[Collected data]

▼▼▼

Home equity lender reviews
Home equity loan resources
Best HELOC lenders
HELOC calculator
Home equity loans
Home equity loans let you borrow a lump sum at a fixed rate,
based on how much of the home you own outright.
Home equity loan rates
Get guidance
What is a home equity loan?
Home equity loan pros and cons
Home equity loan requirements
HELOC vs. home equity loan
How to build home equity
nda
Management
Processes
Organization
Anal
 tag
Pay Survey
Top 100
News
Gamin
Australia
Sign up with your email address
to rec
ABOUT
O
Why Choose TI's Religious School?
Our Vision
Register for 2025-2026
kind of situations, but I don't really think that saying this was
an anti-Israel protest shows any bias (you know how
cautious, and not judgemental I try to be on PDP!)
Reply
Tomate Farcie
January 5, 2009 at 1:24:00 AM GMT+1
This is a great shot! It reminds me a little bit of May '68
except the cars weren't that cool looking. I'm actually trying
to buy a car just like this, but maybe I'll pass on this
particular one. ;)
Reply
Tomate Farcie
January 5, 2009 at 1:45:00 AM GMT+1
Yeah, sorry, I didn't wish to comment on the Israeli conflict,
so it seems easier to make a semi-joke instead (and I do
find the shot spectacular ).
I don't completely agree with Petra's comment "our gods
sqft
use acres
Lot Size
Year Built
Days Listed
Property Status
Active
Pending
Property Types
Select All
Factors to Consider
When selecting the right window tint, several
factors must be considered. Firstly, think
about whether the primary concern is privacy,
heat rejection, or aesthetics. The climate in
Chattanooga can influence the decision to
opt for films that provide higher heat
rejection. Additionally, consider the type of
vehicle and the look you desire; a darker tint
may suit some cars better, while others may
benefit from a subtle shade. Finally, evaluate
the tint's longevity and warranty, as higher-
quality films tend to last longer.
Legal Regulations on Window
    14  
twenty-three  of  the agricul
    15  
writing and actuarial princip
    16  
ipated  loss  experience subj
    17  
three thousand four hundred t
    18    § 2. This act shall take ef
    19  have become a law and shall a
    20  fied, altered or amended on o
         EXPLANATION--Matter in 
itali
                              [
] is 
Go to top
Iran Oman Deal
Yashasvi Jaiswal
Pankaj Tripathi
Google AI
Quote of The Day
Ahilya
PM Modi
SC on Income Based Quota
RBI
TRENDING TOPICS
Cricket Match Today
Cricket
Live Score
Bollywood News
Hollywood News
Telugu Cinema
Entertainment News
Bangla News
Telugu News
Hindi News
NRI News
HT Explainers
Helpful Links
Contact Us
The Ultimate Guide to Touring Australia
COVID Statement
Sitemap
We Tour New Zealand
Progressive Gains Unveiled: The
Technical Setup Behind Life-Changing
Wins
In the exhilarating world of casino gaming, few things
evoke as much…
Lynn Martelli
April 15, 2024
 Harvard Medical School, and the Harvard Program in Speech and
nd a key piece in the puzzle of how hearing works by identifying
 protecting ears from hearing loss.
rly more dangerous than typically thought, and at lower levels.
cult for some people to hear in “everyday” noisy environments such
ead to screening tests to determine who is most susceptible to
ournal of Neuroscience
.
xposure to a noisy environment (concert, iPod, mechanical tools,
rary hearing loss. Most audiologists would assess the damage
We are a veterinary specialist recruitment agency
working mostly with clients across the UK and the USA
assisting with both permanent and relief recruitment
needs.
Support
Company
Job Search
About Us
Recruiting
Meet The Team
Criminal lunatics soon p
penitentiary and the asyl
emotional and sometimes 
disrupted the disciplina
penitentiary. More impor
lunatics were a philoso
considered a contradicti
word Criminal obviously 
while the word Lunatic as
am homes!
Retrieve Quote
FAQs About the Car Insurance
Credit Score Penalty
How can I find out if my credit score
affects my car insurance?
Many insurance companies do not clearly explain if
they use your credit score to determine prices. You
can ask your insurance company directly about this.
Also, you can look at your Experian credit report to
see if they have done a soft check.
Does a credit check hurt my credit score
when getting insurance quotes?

▲▲▲

From the records above, print exactly the lines that run from the line with "emotional and sometimes" to the line with "they use your", inclusive.

emotional and sometimes 
disrupted the disciplina
penitentiary. More impor
lunatics were a philoso
considered a contradicti
word Criminal obviously 
while the word Lunatic as
am homes!
Retrieve Quote
FAQs About the Car Insurance
Credit Score Penalty
How can I find out if my credit score
affects my car insurance?
Many insurance companies do not clearly explain if
they use your credit score to determine prices. You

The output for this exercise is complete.